AWS Fargate Monthly Cost Estimator
Estimate monthly and yearly costs for ECS/EKS workloads running on AWS Fargate.
Note: Rates are sample defaults for estimation and may differ by region/date. Data transfer, load balancers, logging, and other AWS services are not included.
How AWS Fargate pricing works
Fargate pricing is based primarily on the compute resources you reserve and how long those resources run. Instead of managing EC2 instances directly, you pay for vCPU-hours and memory GiB-hours per running task (ECS) or pod (EKS). This model is simple, but costs can grow quickly when tasks run continuously.
At a high level, your monthly Fargate bill is the sum of:
- vCPU usage cost
- Memory usage cost
- Optional extra ephemeral storage cost (above included baseline)
- Any additional AWS service costs (not part of this calculator)
Formula used in this calculator
This page uses a straightforward estimate formula:
- Total monthly hours = hours/day × days/month
- Total vCPU-hours = running tasks × vCPU per task × monthly hours
- Total GiB-hours = running tasks × memory GiB per task × monthly hours
- Total extra storage GiB-hours = running tasks × extra storage GiB × monthly hours
Then each usage bucket is multiplied by its unit price. If you choose Spot, the calculator applies a discount percentage to the compute+storage subtotal.
What this estimator includes
Included
- Linux x86 default pricing profile
- Linux ARM/Graviton default pricing profile
- Windows x86 default pricing profile
- On-Demand and Spot calculation modes
- Monthly and annualized totals
Not included
- Application Load Balancer or Network Load Balancer pricing
- CloudWatch Logs ingestion/retention costs
- NAT Gateway and data transfer charges
- ECR storage and image pull transfer costs
- Regional tax and support plan differences
Example scenario
Suppose you run 10 tasks, each with 1 vCPU and 2 GiB memory, 24 hours/day for 30 days. The calculator converts that into monthly compute usage and multiplies by default rates. If you then switch to Fargate Spot and apply a 50% discount assumption, you can instantly compare your estimated savings.

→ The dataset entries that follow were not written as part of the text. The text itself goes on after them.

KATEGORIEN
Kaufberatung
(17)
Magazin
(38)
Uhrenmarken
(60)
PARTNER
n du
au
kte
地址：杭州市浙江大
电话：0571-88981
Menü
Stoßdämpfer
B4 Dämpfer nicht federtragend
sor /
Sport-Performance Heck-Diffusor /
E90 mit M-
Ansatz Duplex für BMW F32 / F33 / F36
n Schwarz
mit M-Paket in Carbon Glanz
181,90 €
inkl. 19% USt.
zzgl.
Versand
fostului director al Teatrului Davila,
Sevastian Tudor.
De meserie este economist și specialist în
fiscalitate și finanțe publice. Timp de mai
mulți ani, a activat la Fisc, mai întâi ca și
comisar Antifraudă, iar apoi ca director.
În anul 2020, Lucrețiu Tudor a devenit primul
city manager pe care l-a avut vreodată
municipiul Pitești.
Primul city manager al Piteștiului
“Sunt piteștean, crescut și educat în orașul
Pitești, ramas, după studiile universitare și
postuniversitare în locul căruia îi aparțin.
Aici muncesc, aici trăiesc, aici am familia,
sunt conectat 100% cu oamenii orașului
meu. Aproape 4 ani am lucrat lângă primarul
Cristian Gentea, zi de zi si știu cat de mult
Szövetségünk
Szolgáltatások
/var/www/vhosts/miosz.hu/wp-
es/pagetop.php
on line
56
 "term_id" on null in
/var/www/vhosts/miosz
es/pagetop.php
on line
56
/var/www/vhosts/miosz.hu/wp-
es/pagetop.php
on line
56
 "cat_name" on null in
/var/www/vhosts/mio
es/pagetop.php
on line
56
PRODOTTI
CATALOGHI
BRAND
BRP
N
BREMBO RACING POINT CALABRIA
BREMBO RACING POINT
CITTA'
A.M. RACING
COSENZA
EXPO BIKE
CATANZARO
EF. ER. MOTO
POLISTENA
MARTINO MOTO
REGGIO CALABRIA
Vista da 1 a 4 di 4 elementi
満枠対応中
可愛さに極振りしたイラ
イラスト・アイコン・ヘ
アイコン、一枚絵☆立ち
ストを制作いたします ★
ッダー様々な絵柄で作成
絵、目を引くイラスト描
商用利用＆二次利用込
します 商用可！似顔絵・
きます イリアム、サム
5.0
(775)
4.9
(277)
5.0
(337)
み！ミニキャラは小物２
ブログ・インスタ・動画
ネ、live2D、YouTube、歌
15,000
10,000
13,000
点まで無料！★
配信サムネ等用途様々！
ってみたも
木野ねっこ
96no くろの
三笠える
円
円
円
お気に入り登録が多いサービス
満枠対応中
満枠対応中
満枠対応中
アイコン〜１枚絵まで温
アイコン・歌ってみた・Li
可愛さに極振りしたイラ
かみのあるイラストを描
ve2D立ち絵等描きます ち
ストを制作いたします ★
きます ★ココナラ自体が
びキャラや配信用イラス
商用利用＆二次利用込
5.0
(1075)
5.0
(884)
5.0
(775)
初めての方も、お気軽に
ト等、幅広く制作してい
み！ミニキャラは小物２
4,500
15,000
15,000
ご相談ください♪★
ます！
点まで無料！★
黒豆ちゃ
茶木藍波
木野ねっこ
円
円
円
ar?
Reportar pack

This is especially useful when deciding between:
- always-on services vs scheduled workloads,
- x86 vs ARM migration,
- On-Demand baseline + Spot burst strategy.
Cost optimization tips for Fargate
1) Right-size task definitions
Over-allocating vCPU and memory is one of the most common budget leaks. Start with usage metrics and tune task sizes incrementally.
2) Use ARM where possible
If your containers support ARM architecture, Graviton-based Fargate options can significantly reduce cost while maintaining strong performance.
3) Combine On-Demand + Spot
Run critical baseline services on On-Demand and place interruption-tolerant jobs on Spot capacity.
4) Schedule non-production environments
Development, QA, and demo stacks often do not need to run 24/7. Automated start/stop schedules can reduce monthly spend immediately.
5) Watch hidden adjacent costs
Even if Fargate compute is optimized, NAT, data transfer, and logging can dominate total container platform spend. Track full-stack cloud cost, not just task runtime.
Final thoughts
A Fargate pricing calculator helps you move from guesswork to informed planning. Use it for early architecture decisions, budget forecasting, and optimization reviews. For production budgeting, always validate assumptions against the official AWS Pricing pages and your own workload telemetry.